5 Tips on Leveraging the Power of Social Selling within your Business
Social selling (the process of leveraging your social network to build relationships and ultimately fulfill your sales goals) is a hot topic in today’s social media marketing landscape, but do companies truly leverage the power of a strong social selling strategy? For one reason or another, companies think they can bypass typical social regulations and push, push, push their products ad nauseam on social media platforms. Millennials, who make up the greatest buying power in today’s economy ($1.3 trillion annually), do not respond to hard selling [source: Millennials as Brand Advocates, SocialChorus]. They want to be a part of something, they want to see you tell your story, they want to trust you – they are a generation of social media and sharing. Therefore, there truly is no better platform than social media to grow your audience, build trust, and create brand loyalty. But how do you create a strategy that aligns with your brand’s mission? Social selling has all the answers. Below are our top five tips for injecting a social selling psychology into your organization ASAP.
1. Know your brand
First and foremost, you need to have a strongly established brand identity and you need to know your exact disposition within your industry. A strong brand strategy centers around tailoring your marketing strategy to your differentiator and communicating those differences to your consumer base. You must know what differentiates your brand from others in your industry before you can begin to hash out your content strategy.
You must also know your brand’s personality, which should align with the persona of your ideal consumer. For example, you may be a graphic t-shirt company, but who is your target audience? Do you mainly sell to gym rats, or to the humored, beer-drinking, weekend warriors? Knowing your target audience will allow you to get specific. Profit is in the niche. Once you’ve identified this, you’ll be able to cross-check every piece of content you create or share against the values of your brand. By creating a strong identity, you make it easier for people to get to know you. This should have a strong image associated with it as well (themed color schemes, specific fonts and typefaces, and an overall visual style) – having great content is not enough if it looks terrible.
2. Set yourself up as the resource
If you can add value to your followers’ daily lives, they will trust you. If they trust you, they will listen to you and come to you as the expert when in need, rather than you continually having to seek out your prospects. Once you’ve identified a niche, you’ll be able to see exactly what that target audience needs as far as content is concerned. If you can continually turn out great content, your followers will gain value from your posts and will automatically perceive you as the thought leader within your industry.
Content is king; gone are the days where you can simply send out an email blast with a link to your offer and have people buy on first exposure.

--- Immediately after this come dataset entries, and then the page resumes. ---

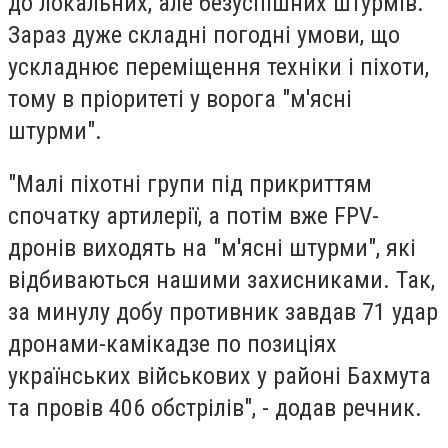
до локальних, але безуспішних штурмів.
Зараз дуже складні погодні умови, що
ускладнює переміщення техніки і піхоти,
тому в пріоритеті у ворога "м'ясні
штурми".
"Малі піхотні групи під прикриттям
спочатку артилерії, а потім вже FPV-
дронів виходять на "м'ясні штурми", які
відбиваються нашими захисниками. Так,
за минулу добу противник завдав 71 удар
дронами-камікадзе по позиціях
українських військових у районі Бахмута
та провів 406 обстрілів", - додав речник.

Content, whether created or curated, is what establishes your position as a trustworthy expert within your given field. Plain and simple, content is what allows you to add value to your followers’ daily lives. Content can be established through creation of original graphics (making sure these graphics follow your brand standard), sharing content that is important to your target demographic, and blogging about relatable topics within your niche. Learn how to save time and increase results by creating a content calendar here.
4. Does your content have an objective?
Make sure that whatever content you share has an end game, an objective that also fits in with your overall marketing strategy. Creating amazing content is useless unless it drives the user to the next step. Typically, any next step can be lumped into one of three categories:
1) consume more content
2) opt in to an email list
3) buy (or re-buy) a product
Decide which one your sights are set on, and link, link, link to either related articles (if you’re blogging), back to your website, or give them value in exchange for contact information.
Lastly, all of this does you no good unless you’re willing to build and nurture two-way relationships. Don’t ever link people to a platform you are not engaged on – if you don’t engage on Twitter, don’t link people to your Twitter; you’re only sending them to another dead end. Sales can be about manipulation tactics, which may get you a sharp, but short-term increase in your bottom line. On the other hand, sales can be about building relationships, which will give you long-term success and brand loyalty.
Spend a few minutes each day engaging with your followers, targeting key decision makers and following them, and then interact with them – comment on their posts, like their posts, and share their content. After a few exposures, they will perceive you as another “friend” on their social media and they are much more open to engage with you and your brand.
When it comes to social media, play the long-term game and create your strategy in alliance with your brand identity, and you’ll find much more success in building loyal followers.